*** Opening Excerpted records ***

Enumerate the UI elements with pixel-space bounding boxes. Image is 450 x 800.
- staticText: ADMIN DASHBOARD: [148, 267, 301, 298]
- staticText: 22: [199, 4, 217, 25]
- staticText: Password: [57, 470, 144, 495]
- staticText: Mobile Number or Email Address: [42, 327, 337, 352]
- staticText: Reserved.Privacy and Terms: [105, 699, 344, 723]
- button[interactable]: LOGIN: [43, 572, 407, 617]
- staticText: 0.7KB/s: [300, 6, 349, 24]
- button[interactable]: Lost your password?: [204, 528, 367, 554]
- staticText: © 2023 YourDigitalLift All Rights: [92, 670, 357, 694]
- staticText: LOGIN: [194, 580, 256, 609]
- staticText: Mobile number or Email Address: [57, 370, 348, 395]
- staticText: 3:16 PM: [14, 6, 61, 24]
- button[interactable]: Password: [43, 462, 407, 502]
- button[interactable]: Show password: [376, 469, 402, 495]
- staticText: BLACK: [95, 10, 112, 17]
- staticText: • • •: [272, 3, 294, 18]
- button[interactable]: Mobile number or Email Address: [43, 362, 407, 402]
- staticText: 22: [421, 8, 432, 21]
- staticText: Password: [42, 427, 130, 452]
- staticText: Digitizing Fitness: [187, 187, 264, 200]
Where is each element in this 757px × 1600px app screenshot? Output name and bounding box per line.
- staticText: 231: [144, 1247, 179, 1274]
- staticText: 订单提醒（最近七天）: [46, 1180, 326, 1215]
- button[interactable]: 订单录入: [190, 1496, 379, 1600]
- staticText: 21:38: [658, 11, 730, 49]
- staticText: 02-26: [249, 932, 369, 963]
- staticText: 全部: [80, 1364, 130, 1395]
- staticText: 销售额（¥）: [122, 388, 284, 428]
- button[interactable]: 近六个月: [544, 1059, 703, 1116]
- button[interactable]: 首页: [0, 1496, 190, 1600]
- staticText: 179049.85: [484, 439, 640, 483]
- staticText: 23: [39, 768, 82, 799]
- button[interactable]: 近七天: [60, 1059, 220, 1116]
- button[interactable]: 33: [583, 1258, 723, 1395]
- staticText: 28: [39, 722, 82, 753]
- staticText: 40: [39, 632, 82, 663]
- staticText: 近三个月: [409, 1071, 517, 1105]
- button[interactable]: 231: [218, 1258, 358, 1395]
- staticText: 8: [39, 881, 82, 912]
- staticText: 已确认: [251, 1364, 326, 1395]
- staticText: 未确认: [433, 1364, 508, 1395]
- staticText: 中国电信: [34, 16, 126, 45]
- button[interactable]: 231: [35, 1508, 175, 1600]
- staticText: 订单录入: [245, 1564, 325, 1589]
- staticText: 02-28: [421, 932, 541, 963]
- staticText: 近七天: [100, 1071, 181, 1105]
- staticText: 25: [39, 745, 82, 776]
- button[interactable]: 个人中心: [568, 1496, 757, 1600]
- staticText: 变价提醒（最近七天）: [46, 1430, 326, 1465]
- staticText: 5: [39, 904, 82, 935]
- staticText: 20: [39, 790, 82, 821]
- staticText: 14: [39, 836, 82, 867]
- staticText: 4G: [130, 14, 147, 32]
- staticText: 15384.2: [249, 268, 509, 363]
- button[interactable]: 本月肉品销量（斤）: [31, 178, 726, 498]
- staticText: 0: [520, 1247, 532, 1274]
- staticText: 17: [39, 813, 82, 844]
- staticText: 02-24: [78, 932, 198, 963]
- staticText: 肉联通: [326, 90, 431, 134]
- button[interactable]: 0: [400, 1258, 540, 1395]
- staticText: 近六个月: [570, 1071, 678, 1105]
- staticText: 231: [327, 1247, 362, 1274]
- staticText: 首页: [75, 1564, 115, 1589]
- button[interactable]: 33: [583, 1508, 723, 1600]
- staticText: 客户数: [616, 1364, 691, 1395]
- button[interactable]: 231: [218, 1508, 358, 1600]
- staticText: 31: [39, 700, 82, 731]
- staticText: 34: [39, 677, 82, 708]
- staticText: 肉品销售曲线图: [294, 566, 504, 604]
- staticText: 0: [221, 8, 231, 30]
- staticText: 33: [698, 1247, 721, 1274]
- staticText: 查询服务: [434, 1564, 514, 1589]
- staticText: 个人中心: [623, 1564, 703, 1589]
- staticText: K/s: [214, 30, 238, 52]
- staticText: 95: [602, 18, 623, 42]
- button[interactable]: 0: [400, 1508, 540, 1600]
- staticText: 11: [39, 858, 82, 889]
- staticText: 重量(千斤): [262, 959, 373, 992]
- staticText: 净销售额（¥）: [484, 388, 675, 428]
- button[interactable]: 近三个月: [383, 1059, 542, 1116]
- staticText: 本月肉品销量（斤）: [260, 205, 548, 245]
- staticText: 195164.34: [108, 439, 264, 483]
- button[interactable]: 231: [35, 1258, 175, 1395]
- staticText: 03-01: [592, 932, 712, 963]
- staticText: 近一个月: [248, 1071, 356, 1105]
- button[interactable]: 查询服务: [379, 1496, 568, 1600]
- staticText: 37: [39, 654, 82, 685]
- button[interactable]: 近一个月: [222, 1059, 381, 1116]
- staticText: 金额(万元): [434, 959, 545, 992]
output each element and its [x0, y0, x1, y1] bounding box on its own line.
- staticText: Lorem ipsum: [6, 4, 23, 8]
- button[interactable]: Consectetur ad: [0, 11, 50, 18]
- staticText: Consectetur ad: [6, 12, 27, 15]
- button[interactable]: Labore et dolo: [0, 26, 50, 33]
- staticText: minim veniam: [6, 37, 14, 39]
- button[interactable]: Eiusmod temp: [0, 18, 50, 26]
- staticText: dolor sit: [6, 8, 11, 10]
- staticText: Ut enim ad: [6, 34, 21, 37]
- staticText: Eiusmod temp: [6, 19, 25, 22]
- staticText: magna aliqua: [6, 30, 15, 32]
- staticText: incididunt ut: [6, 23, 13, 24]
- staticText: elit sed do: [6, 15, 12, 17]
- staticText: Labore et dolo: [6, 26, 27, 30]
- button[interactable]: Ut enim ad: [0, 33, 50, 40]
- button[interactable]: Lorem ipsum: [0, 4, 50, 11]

*** Closing Excerpted records ***

Your goal:
From the records above, pick out and copy each line holding the word "Address".

Response:
- staticText: Mobile Number or Email Address: [42, 327, 337, 352]
- staticText: Mobile number or Email Address: [57, 370, 348, 395]
- button[interactable]: Mobile number or Email Address: [43, 362, 407, 402]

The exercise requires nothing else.